Quant à le suivre, ou pour essayer seulement de le réaliser, elle était bien trop de son sexe et de son temps. Je ne parle point ici de ses premiers essais, d’Adélaïde et Théodore, ou de l’Histoire de Pauline ; mais Delphine et Corinne, comme aussi bien René, comme Oberman, comme Adolphe, comme Indiana, sont des romans lyriques, dont la flamme de l’amour est l’aliment intérieur, et surtout dont l’auteur vit lui-même la vie de ses personnages, n’a pas la force encore de se détacher d’eux, ne les conçoit que par rapport à lui, ne les anime enfin que de ses propres sentimens.

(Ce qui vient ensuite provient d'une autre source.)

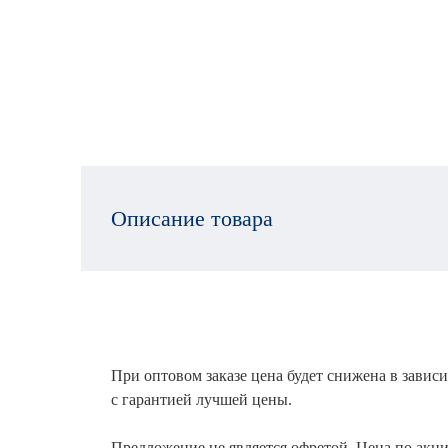
Описание товара
При оптовом заказе цена будет снижена в зависи
с гарантией лучшей цены.
Предложение не является офретой. Цена по акци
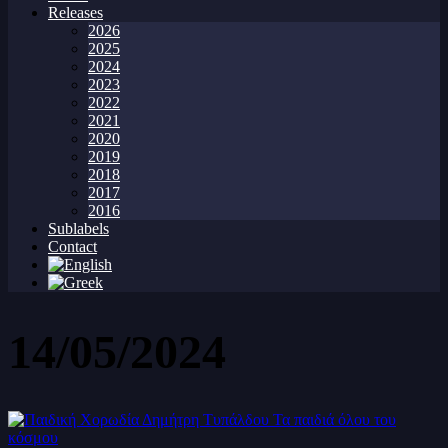
Releases
2026
2025
2024
2023
2022
2021
2020
2019
2018
2017
2016
Sublabels
Contact
14/05/2024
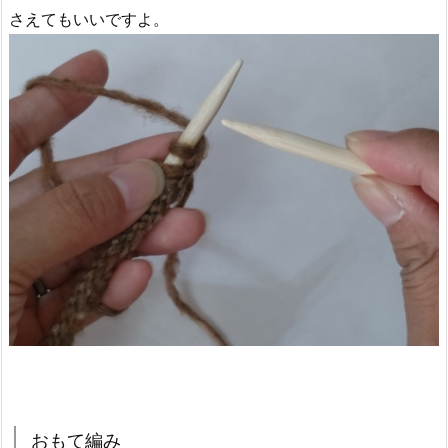
さえてもいいですよ。
おもて編み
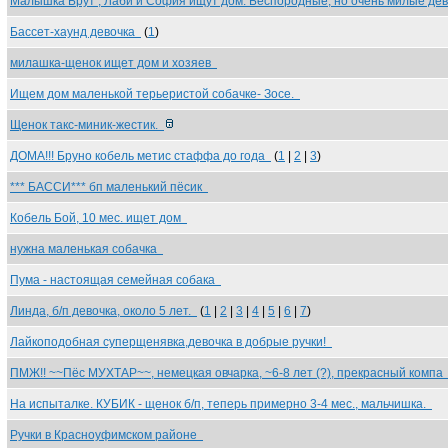
Малышка Брут , Лаби и София ищут дом. Беспородные, но очень милые д
Бассет-хаунд девочка
(
1
)
милашка-щенок ищет дом и хозяев
Ищем дом маленькой терьеристой собачке- Зосе.
Щенок такс-миник-жестик.
ДОМА!!! Бруно кобель метис стаффа до года
(
1
|
2
|
3
)
*** БАССИ*** бп маленький пёсик
Кобель Бой, 10 мес. ищет дом
нужна маленькая собачка
Пума - настоящая семейная собака
Линда, б/п девочка, около 5 лет.
(
1
|
2
|
3
|
4
|
5
|
6
|
7
)
Лайкоподобная суперщенявка,девочка в добрые ручки!
ПМЖ!! ~~Пёс МУХТАР~~, немецкая овчарка, ~6-8 лет (?), прекрасный комп
На испыталке. КУБИК - щенок б/п, теперь примерно 3-4 мес., мальчишка.
Ручки в Красноуфимском районе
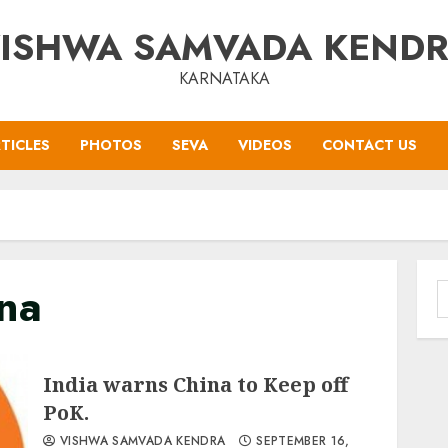
ISHWA SAMVADA KEND
KARNATAKA
TICLES
PHOTOS
SEVA
VIDEOS
CONTACT US
ina
S
f
India warns China to Keep off
PoK.
VISHWA SAMVADA KENDRA
SEPTEMBER 16,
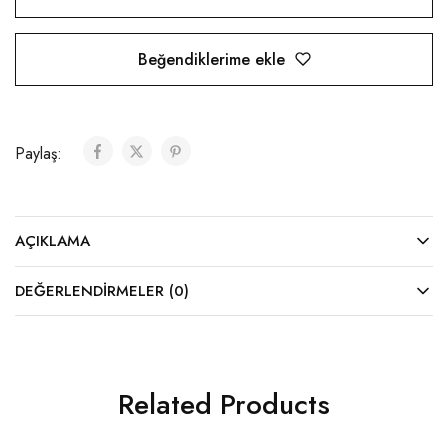
Beğendiklerime ekle
Paylaş:
AÇIKLAMA
DEĞERLENDIRMELER (0)
Related Products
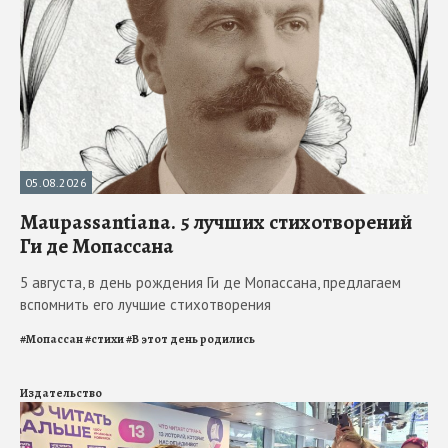
05.08.2026
Maupassantiana. 5 лучших стихотворений
Ги де Мопассана
5 августа, в день рождения Ги де Мопассана, предлагаем
вспомнить его лучшие стихотворения
#
Мопассан
#
стихи
#
В этот день родились
Издательство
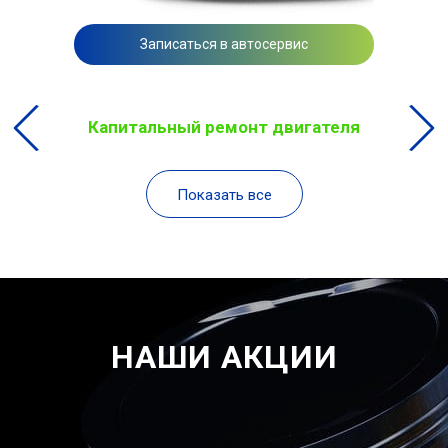
Записаться в автосервис
Капитальный ремонт двигателя
Показать все
НАШИ АКЦИИ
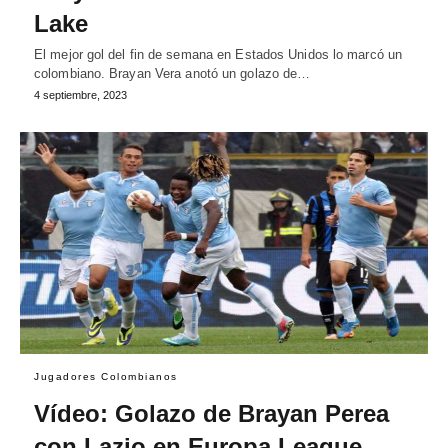
Lake
El mejor gol del fin de semana en Estados Unidos lo marcó un
colombiano. Brayan Vera anotó un golazo de…
4 septiembre, 2023
Jugadores Colombianos
Vídeo: Golazo de Brayan Perea
con Lazio en Europa League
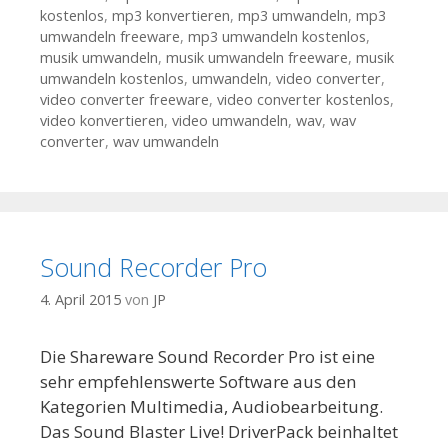
kostenlos
,
mp3 konvertieren
,
mp3 umwandeln
,
mp3
umwandeln freeware
,
mp3 umwandeln kostenlos
,
musik umwandeln
,
musik umwandeln freeware
,
musik
umwandeln kostenlos
,
umwandeln
,
video converter
,
video converter freeware
,
video converter kostenlos
,
video konvertieren
,
video umwandeln
,
wav
,
wav
converter
,
wav umwandeln
Sound Recorder Pro
4. April 2015
von
JP
Die Shareware Sound Recorder Pro ist eine
sehr empfehlenswerte Software aus den
Kategorien Multimedia, Audiobearbeitung.
Das Sound Blaster Live! DriverPack beinhaltet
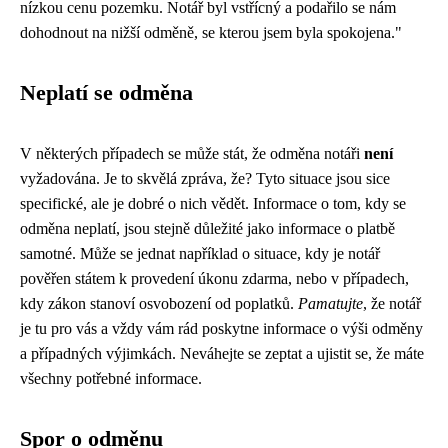
nízkou cenu pozemku. Notář byl vstřícný a podařilo se nám
dohodnout na nižší odměně, se kterou jsem byla spokojena."
Neplatí se odměna
V některých případech se může stát, že odměna notáři
není
vyžadována. Je to skvělá zpráva, že? Tyto situace jsou sice
specifické, ale je dobré o nich vědět. Informace o tom, kdy se
odměna neplatí, jsou stejně důležité jako informace o platbě
samotné. Může se jednat například o situace, kdy je notář
pověřen státem k provedení úkonu zdarma, nebo v případech,
kdy zákon stanoví osvobození od poplatků.
Pamatujte
, že notář
je tu pro vás a vždy vám rád poskytne informace o výši odměny
a případných výjimkách. Neváhejte se zeptat a ujistit se, že máte
všechny potřebné informace.
Spor o odměnu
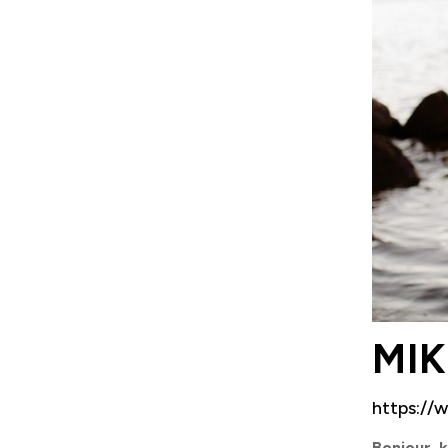
MIK
https://
Bonjour, k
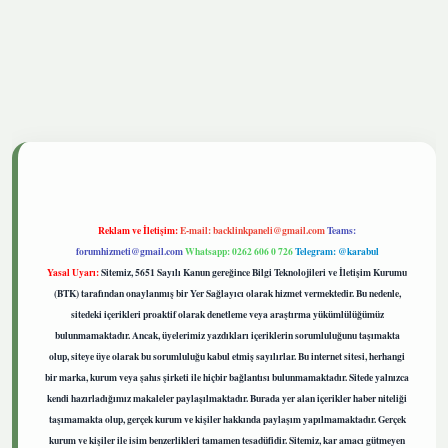
tgiris.live
Reklam ve İletişim:
E-mail:
backlinkpaneli@gmail.com
Teams:
forumhizmeti@gmail.com
Whatsapp: 0262 606 0 726
Telegram: @karabul
Yasal Uyarı:
Sitemiz, 5651 Sayılı Kanun gereğince Bilgi Teknolojileri ve İletişim Kurumu
(BTK) tarafından onaylanmış bir Yer Sağlayıcı olarak hizmet vermektedir. Bu nedenle,
sitedeki içerikleri proaktif olarak denetleme veya araştırma yükümlülüğümüz
bulunmamaktadır. Ancak, üyelerimiz yazdıkları içeriklerin sorumluluğunu taşımakta
olup, siteye üye olarak bu sorumluluğu kabul etmiş sayılırlar. Bu internet sitesi, herhangi
bir marka, kurum veya şahıs şirketi ile hiçbir bağlantısı bulunmamaktadır. Sitede yalnızca
kendi hazırladığımız makaleler paylaşılmaktadır. Burada yer alan içerikler haber niteliği
taşımamakta olup, gerçek kurum ve kişiler hakkında paylaşım yapılmamaktadır. Gerçek
kurum ve kişiler ile isim benzerlikleri tamamen tesadüfidir. Sitemiz, kar amacı gütmeyen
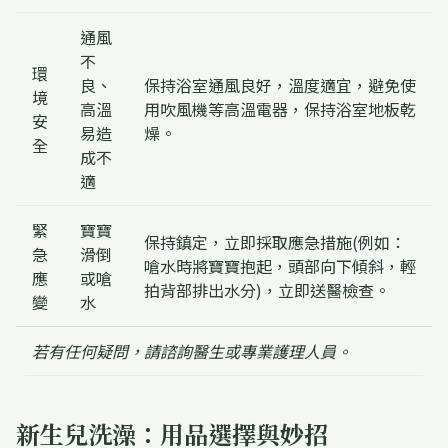
通風
不
環
良、
保持浴室通風良好，溫度適宜，避免使
境
高溫
用吹風機等高溫電器，保持浴室地板乾
安
易造
燥。
全
成不
適
緊
寶寶
保持鎮定，立即採取應急措施(例如：
急
滑倒
嗆水時將寶寶抱起，頭部向下傾斜，輕
應
或嗆
拍背部排出水分)，立即送醫檢查。
變
水
若有任何疑問，請諮詢醫生或專業護理人員。
新生兒洗澡：用品選擇與妙招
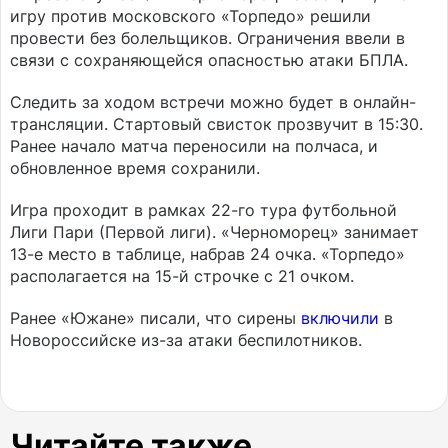
игру против московского «Торпедо» решили
провести без болельщиков. Ограничения ввели в
связи с сохраняющейся опасностью атаки БПЛА.
Следить за ходом встречи можно будет в онлайн-
трансляции. Стартовый свисток прозвучит в 15:30.
Ранее начало матча переносили на полчаса, и
обновленное время сохранили.
Игра проходит в рамках 22-го тура футбольной
Лиги Пари (Первой лиги). «Черноморец» занимает
13-е место в таблице, набрав 24 очка. «Торпедо»
располагается на 15-й строчке с 21 очком.
Ранее «Южане» писали, что сирены
включили
в
Новороссийске из-за атаки беспилотников.
Читайте также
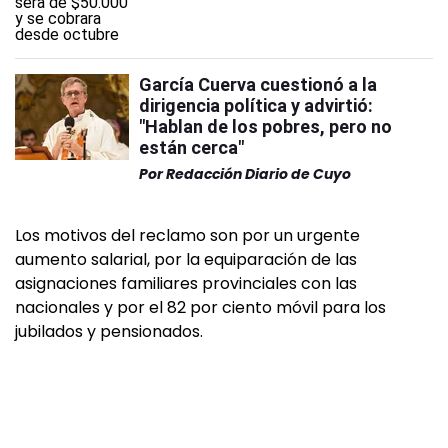
García Cuerva cuestionó a la
dirigencia política y advirtió:
"Hablan de los pobres, pero no
están cerca"
Por
Redacción Diario de Cuyo
Los motivos del reclamo son por un urgente
aumento salarial, por la equiparación de las
asignaciones familiares provinciales con las
nacionales y por el 82 por ciento móvil para los
jubilados y pensionados.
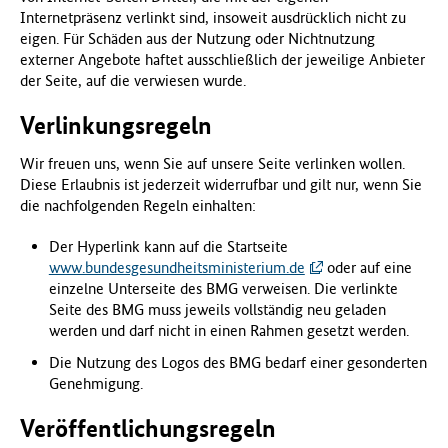
Internetpräsenz verlinkt sind, insoweit ausdrücklich nicht zu
eigen. Für Schäden aus der Nutzung oder Nichtnutzung
externer Angebote haftet ausschließlich der jeweilige Anbieter
der Seite, auf die verwiesen wurde.
Verlinkungsregeln
Wir freuen uns, wenn Sie auf unsere Seite verlinken wollen.
Diese Erlaubnis ist jederzeit widerrufbar und gilt nur, wenn Sie
die nachfolgenden Regeln einhalten:
Der Hyperlink kann auf die Startseite
www.bundesgesundheitsministerium.de
oder auf eine
einzelne Unterseite des BMG verweisen. Die verlinkte
Seite des BMG muss jeweils vollständig neu geladen
werden und darf nicht in einen Rahmen gesetzt werden.
Die Nutzung des Logos des BMG bedarf einer gesonderten
Genehmigung.
Veröffentlichungsregeln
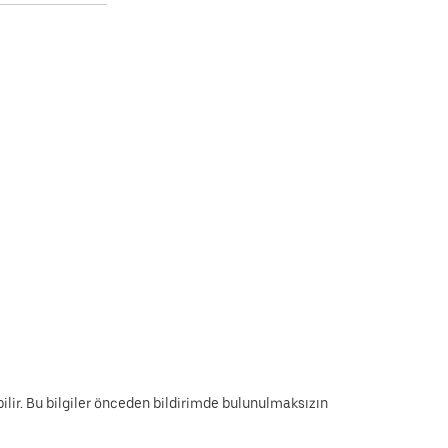
lir. Bu bilgiler önceden bildirimde bulunulmaksızın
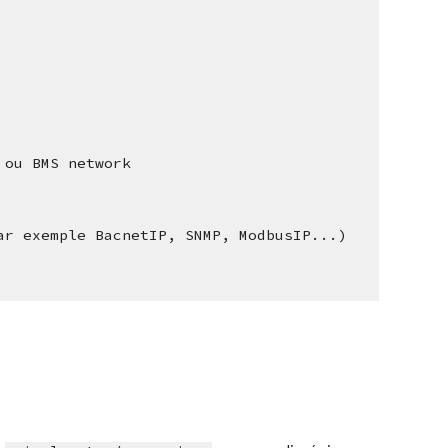
T ou BMS network
(par exemple BacnetIP, SNMP, ModbusIP...)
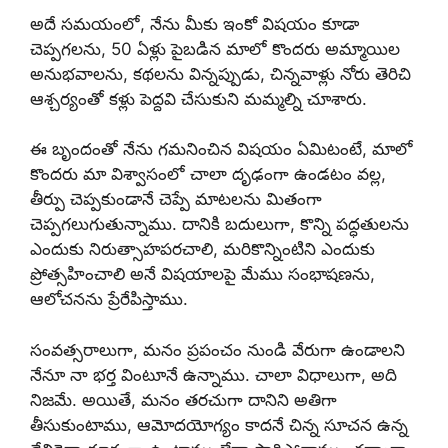
అదే సమయంలో, నేను మీకు ఇంకో విషయం కూడా
చెప్పగలను, 50 ఏళ్లు పైబడిన మాలో కొందరు అమ్మాయిల
అనుభవాలను, కథలను విన్నప్పుడు, చిన్నవాళ్లు నోరు తెరిచి
ఆశ్చర్యంతో కళ్లు పెద్దవి చేసుకుని మమ్మల్ని చూశారు.
ఈ బృందంతో నేను గమనించిన విషయం ఏమిటంటే, మాలో
కొందరు మా విశ్వాసంలో చాలా దృఢంగా ఉండటం వల్ల,
తీర్పు చెప్పకుండానే చెప్పే మాటలను మితంగా
చెప్పగలుగుతున్నాము. దానికి బదులుగా, కొన్ని పద్ధతులను
ఎందుకు నిరుత్సాహపరచాలి, మరికొన్నింటిని ఎందుకు
ప్రోత్సహించాలి అనే విషయాలపై మేము సంభాషణను,
ఆలోచనను ప్రేరేపిస్తాము.
సంవత్సరాలుగా, మనం ప్రపంచం నుండి వేరుగా ఉండాలని
నేనూ నా భర్త వింటూనే ఉన్నాము. చాలా విధాలుగా, అది
నిజమే. అయితే, మనం తరచుగా దానిని అతిగా
తీసుకుంటాము, ఆమోదయోగ్యం కాదనే చిన్న సూచన ఉన్న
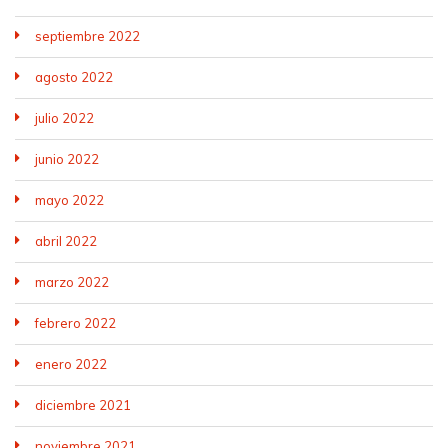
septiembre 2022
agosto 2022
julio 2022
junio 2022
mayo 2022
abril 2022
marzo 2022
febrero 2022
enero 2022
diciembre 2021
noviembre 2021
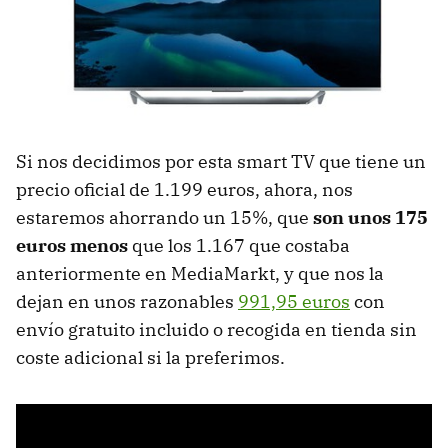
Si nos decidimos por esta smart TV que tiene un
precio oficial de 1.199 euros, ahora, nos
estaremos ahorrando un 15%, que
son unos 175
euros menos
que los 1.167 que costaba
anteriormente en MediaMarkt, y que nos la
dejan en unos razonables
991,95 euros
con
envío gratuito incluido o recogida en tienda sin
coste adicional si la preferimos.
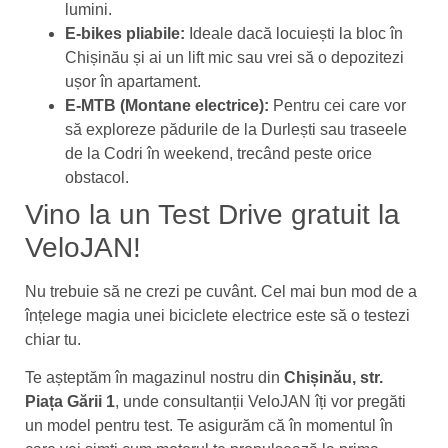
lumini.
E-bikes pliabile:
Ideale dacă locuiești la bloc în
Chișinău și ai un lift mic sau vrei să o depozitezi
ușor în apartament.
E-MTB (Montane electrice):
Pentru cei care vor
să exploreze pădurile de la Durlești sau traseele
de la Codri în weekend, trecând peste orice
obstacol.
Vino la un Test Drive gratuit la
VeloJAN!
Nu trebuie să ne crezi pe cuvânt. Cel mai bun mod de a
înțelege magia unei biciclete electrice este să o testezi
chiar tu.
Te așteptăm în magazinul nostru din
Chișinău, str.
Piața Gării 1
, unde consultanții VeloJAN îți vor pregăti
un model pentru test. Te asigurăm că în momentul în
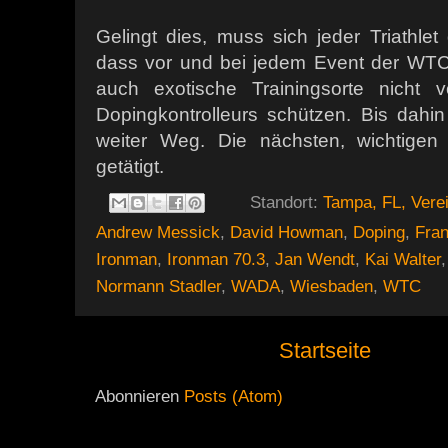
Gelingt dies, muss sich jeder Triathlet
dass vor und bei jedem Event der WTC
auch exotische Trainingsorte nicht
Dopingkontrolleurs schützen. Bis dahin
weiter Weg. Die nächsten, wichtigen
getätigt.
Standort:
Tampa, FL, Verei
Andrew Messick
,
David Howman
,
Doping
,
Fran
Ironman
,
Ironman 70.3
,
Jan Wendt
,
Kai Walter
Normann Stadler
,
WADA
,
Wiesbaden
,
WTC
Startseite
Abonnieren
Posts (Atom)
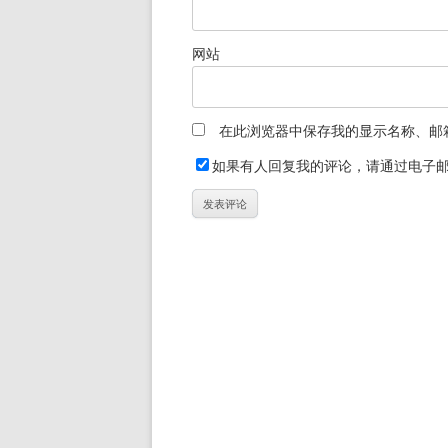
网站
在此浏览器中保存我的显示名称、邮
如果有人回复我的评论，请通过电子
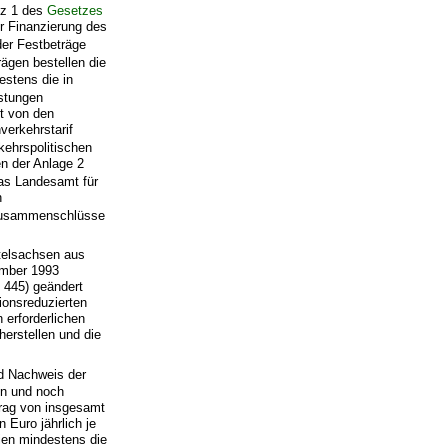
tz 1 des
Gesetzes
r Finanzierung des
er Festbeträge
rägen bestellen die
stens die in
istungen
ht von den
erkehrstarif
kehrspolitischen
n der Anlage 2
as Landesamt für
n
e Zusammenschlüsse
telsachsen aus
mber 1993
. 445) geändert
sionsreduzierten
 erforderlichen
herstellen und die
d Nachweis der
en und noch
trag von insgesamt
 Euro jährlich je
ien mindestens die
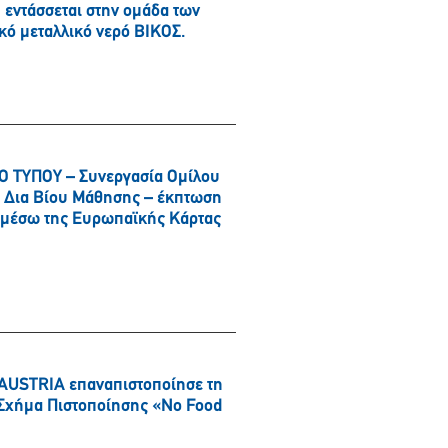
εντάσσεται στην ομάδα των
κό μεταλλικό νερό ΒΙΚΟΣ.
 ΤΥΠΟΥ – Συνεργασία Ομίλου
αι Δια Βίου Μάθησης – έκπτωση
α μέσω της Ευρωπαϊκής Κάρτας
AUSTRIA επαναπιστοποίησε τη
ό Σχήμα Πιστοποίησης «No Food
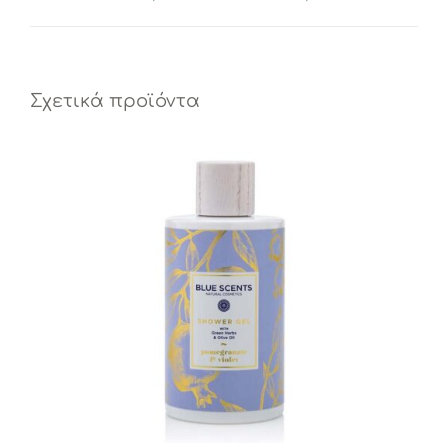
Σχετικά προϊόντα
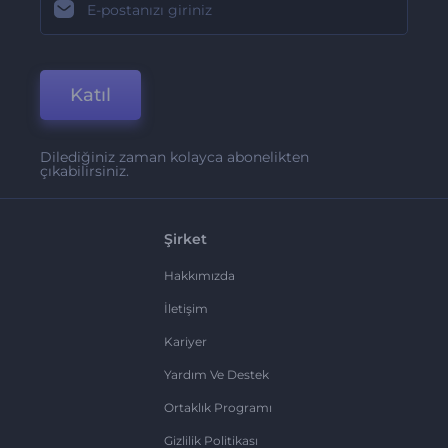
Katıl
Dilediğiniz zaman kolayca abonelikten
çıkabilirsiniz.
Şirket
Hakkımızda
İletişim
Kariyer
Yardım Ve Destek
Ortaklık Programı
Gizlilik Politikası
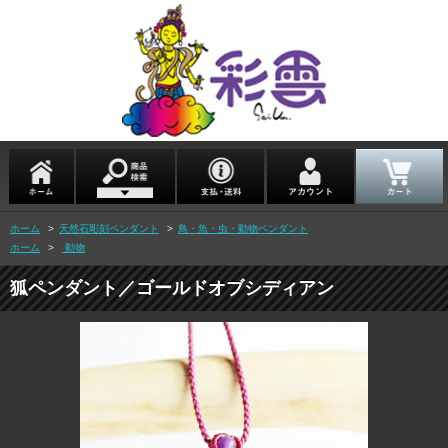
ホーム
>
天然石彫刻ペンダント
>
鳥・魚・虫・動物ペンダント
ホーム
>
動物
狐ペンダント／ゴールドオブシディアン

Il n’y a pas d’indiscrétion à le redire aujourd’hui, puisqu’au lendemain de la mort de Mme de Staël, c’est Mme Necker de Saussure qui le disait déjà : « Corinne est l’idéal de Mme de Staël, Delphine en est la réalité durant sa jeunesse. » On dirait mieux encore : Corinne, c’est toute son intelligence, et Delphine, c’est toute sa sensibilité. Je laisse d’ailleurs à ceux pour qui ce genre de recherches peut avoir quelque attrait le soin de soulever les masques, et de reconnaître Talleyrand, par exemple, sous les traits de Mme de Vernon, ou Benjamin Constant sous ceux de M. de Lebensei, — qui seraient, en ce cas, singulièrement flattés.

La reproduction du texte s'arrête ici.